In this simple example we will fit a Gaussian distribution to random data from a gaussian with some known mean and standard deviation. We want to estimate a distribution that best fits the data using variational inference with Pyro.

References:

Part of a project on github.

Import the required libraries:

import numpy as np
import torch
from torch.distributions import constraints
import pyro
import pyro.infer
import pyro.optim
import pyro.distributions as dist

from scipy.stats import norm
import matplotlib.pyplot as plt

plt.style.use("seaborn-whitegrid")
np.random.seed(0)

Generate observed data

We use numpy to generate random data from a Gaussian distribution with a known mean and standard deviation.

n = 1000
x = np.random.randn(n, 1)
std = 4
mu = 2
x = x * std + mu

print(f"Shape: {x.shape}")
print(f"Mean: {np.mean(x)}")
print(f"Standard deviation: {np.std(x)}")
 Shape: (1000, 1)
 Mean: 1.8189731700392184
 Standard deviation: 3.9481326346761034

Now that we have generated the data we need to use it to estimate the original distribution parameters.

The traditional approach, when using a Gaussian distribution, would be to simply take the mean and standard deviation, as we did above. The following approach, however, will give us a full distribution rather than a point estimate, and it should generalise to many different problems.

Variational inference

This is solving a bayesian posterior estimation problem with gradient descent.

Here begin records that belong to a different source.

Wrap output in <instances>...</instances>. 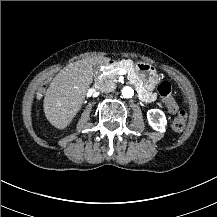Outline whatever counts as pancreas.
I'll return each instance as SVG.
<instances>
[{"instance_id":"cf45deb5","label":"pancreas","mask_w":217,"mask_h":217,"mask_svg":"<svg viewBox=\"0 0 217 217\" xmlns=\"http://www.w3.org/2000/svg\"><path fill=\"white\" fill-rule=\"evenodd\" d=\"M130 64L131 63H129V62H120V63L116 64V67H123V68H125V69L128 70V76H127V78L129 80V82L131 84H133L139 90V94L142 95L143 99H148V100H151V101H156L157 100V95L155 93L146 92V89L143 88V82H142V80L138 77V75L136 74L135 70L132 68V66ZM108 77L111 80L115 81L118 76H117L116 73H111Z\"/></svg>"}]
</instances>
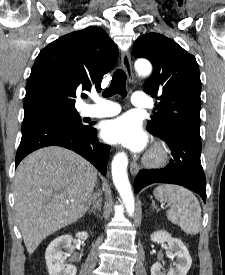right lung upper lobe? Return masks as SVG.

We specify the type of distribution the posterior should follow. We then tune the parameters to minimise the difference between the estimated posterior and the actual posterior. The difference measure used is the KL divergence. (KL divergence is not symmetrical, not sure why its the way round it is)

\[D_{\mathrm{KL}}(Q \parallel P) \triangleq \sum_\mathbf{Z} Q(\mathbf{Z}) \log \frac{Q(\mathbf{Z})}{P(\mathbf{Z}\mid \mathbf{X})}\]

It starts with a class of approximating distributions. Then it finds the best approximation to the posterior distribution. It minimise the Kullback-Leibler divergence between our approximate distribution and the posterior. This is equivalent to maximising the evidence lower bound (ELBO). This requires calculating the joint distribution, rather than the true posterior.

This is now an optimisation problem which can be solved with gradient descent algorithms.

This is different to MCMC. With MCMC we get a numerical approximation to the exact posterior using a set of samples, Variational Bayes provides a locally-optimal, exact analytical solution to an approximation of the posterior. References:

Pyro approach

pyro is a probabilistic library that sits on top of pytorch that enables variational inference. To solve this problem in pyro we need a few different components.

We need a model of our data generating function.

Data generating function

We assume a Guassian distribution as the model to generate our random data. This function takes parameters for our distributions and generates a random sample from the resulting distribution. Our model consists of a Gaussian distribution which has two priors: mean and standard deviation. These parameters come from distributions themselves. The mean is taken from another Gaussian distribution. The standard deviation comes from a Gamma distribution.

This is represented as:

\[x\sim\mathcal{N}\left(\mu,\sigma^{2}\right)\] \[\mu\sim\mathcal{N}\left(\mu_{\mu},\mu_{\sigma^{2}}\right)\] \[\sigma\sim\mathrm{Gamma}\left(\alpha,\beta\right)\]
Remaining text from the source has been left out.